Les établissements comptant 19 travailleurs ou moins et ceux n’ayant pas l’obligation de désigner un représentant en santé et en sécurité doivent désigner un agent de liaison en santé et sécurité.[11] Ce dernier collabore à l’élaboration et à la mise en œuvre du plan d’action en formulant des recommandations écrites à l’employeur, lequel doit y répondre dans un délai de 30 jours.Cette mesure assure une participation des travailleurs même dans les établissements de plus petite taille, où il n’existe pas de comité de santé et de sécurité ni de représentant en santé et sécurité.
- Les risques psychosociaux : une reconnaissance légale renforcée
La réforme marque un tournant dans la façon dont les entreprises doivent envisager la santé et la sécurité du travail. Les risques psychosociaux doivent dorénavant être identifiés, analysés et pris en compte dans le cadre du programme de prévention ou du plan d’action, au même titre que les dangers physiques ou chimiques.

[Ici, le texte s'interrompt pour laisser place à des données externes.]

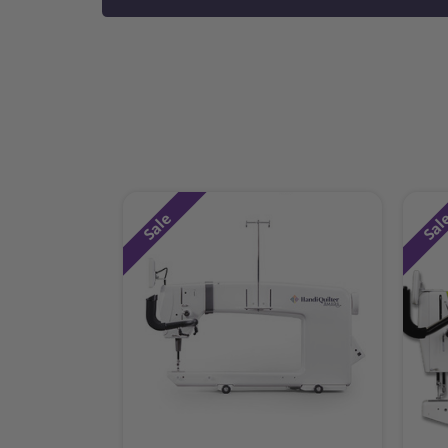
Sale
Sal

Ces risques comprennent notamment le stress, la surcharge de travail, le manque de reconnaissance, le harcèlement, la violence à caractère sexuel, ainsi que d’autres facteurs pouvant nuire à la santé psychologique des travailleurs.
En les plaçant au cœur des obligations de prévention, le législateur reconnait que le bien-être mental constitue désormais une composante essentielle de la santé et sécurité au travail.

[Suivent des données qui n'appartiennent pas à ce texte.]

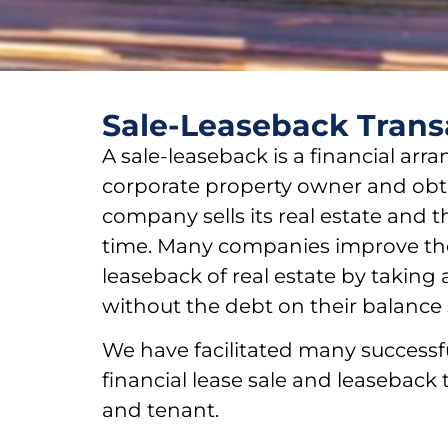
Sale-Leaseback Trans
A sale-leaseback is a financial arr
corporate property owner and obtai
company sells its real estate and t
time. Many companies improve the
leaseback of real estate by taking
without the debt on their balance 
We have facilitated many successf
financial lease sale and leaseback 
and tenant.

Cet aperçu couvre les grandes lignes de la réforme. D’autres aspects, comme les règles applicables aux entreprises comptant plusieurs établissements, le rôle du comité de santé et de sécurité et des représentants en santé et sécurité, ou encore, la création d’un registre des contaminants et des matières dangereuses, sont détaillés plus amplement dans la Loi modernisant le régime de santé et de sécurité du travail.

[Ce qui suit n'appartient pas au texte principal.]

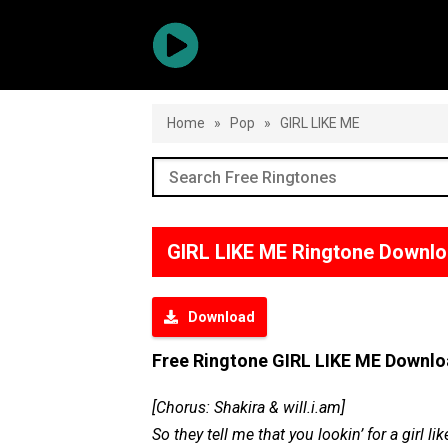
Home
»
Pop
»
GIRL LIKE ME
GIRL LIKE ME Ringtone Downl
Download
Free Ringtone GIRL LIKE ME Downl
[Chorus: Shakira & will.i.am]
So they tell me that you lookin’ for a girl li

Vous avez des questions? Communiquez avec notre équipe de professionnels en droit du travail!
[1] Décret 1154-2025;
[2] Art. 58, 58.1 Loi sur la santé et la sécurité du travail;
[3] Art. 59 Loi sur la santé et la sécurité du travail;
[4] Art. 60 Loi sur la santé et la sécurité du travail;
[5] Art. 61 Loi sur la santé et la sécurité du travail;
[6] Art. 68, 68.1, 68.2, 70, 74, 78 et 78.1 Loi sur la santé et la sécurité du travail;
[7] Art. 87, 87.1, 88, 88.1, 90, 91, 92 Loi sur la santé et la sécurité du travail;
[8] Décret 1155-2025; Règlement sur les mécanismes de prévention et de participation en établissement;
[9] Art. 61.1 Loi sur la santé et la sécurité du travail;
[10] Art. 61.2 et 107 Loi sur la santé et la sécurité du travail;
[11] Art. 97.1, 97.2, 97.3, 97.4 et 97.5 Loi sur la santé et la sécurité du travail.